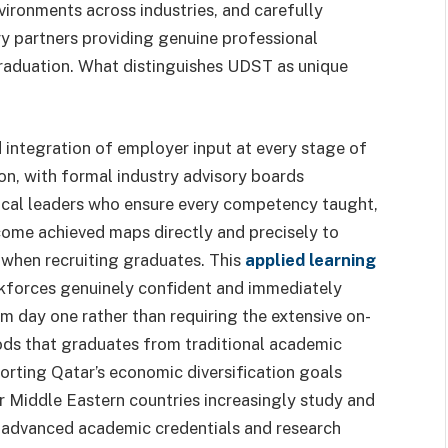
vironments across industries, and carefully
ry partners providing genuine professional
raduation. What distinguishes UDST as unique
ed integration of employer input at every stage of
n, with formal industry advisory boards
ical leaders who ensure every competency taught,
tcome achieved maps directly and precisely to
 when recruiting graduates. This
applied learning
forces genuinely confident and immediately
m day one rather than requiring the extensive on-
ods that graduates from traditional academic
orting Qatar’s economic diversification goals
r Middle Eastern countries increasingly study and
 advanced academic credentials and research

-- -- --

Task to carry out: Print every line of the material exactly as written, but drop the pictures.

Response area:
vironments across industries, and carefully
ry partners providing genuine professional
raduation. What distinguishes UDST as unique
ed integration of employer input at every stage of
n, with formal industry advisory boards
ical leaders who ensure every competency taught,
tcome achieved maps directly and precisely to
 when recruiting graduates. This
applied learning
forces genuinely confident and immediately
m day one rather than requiring the extensive on-
ods that graduates from traditional academic
orting Qatar’s economic diversification goals
r Middle Eastern countries increasingly study and
 advanced academic credentials and research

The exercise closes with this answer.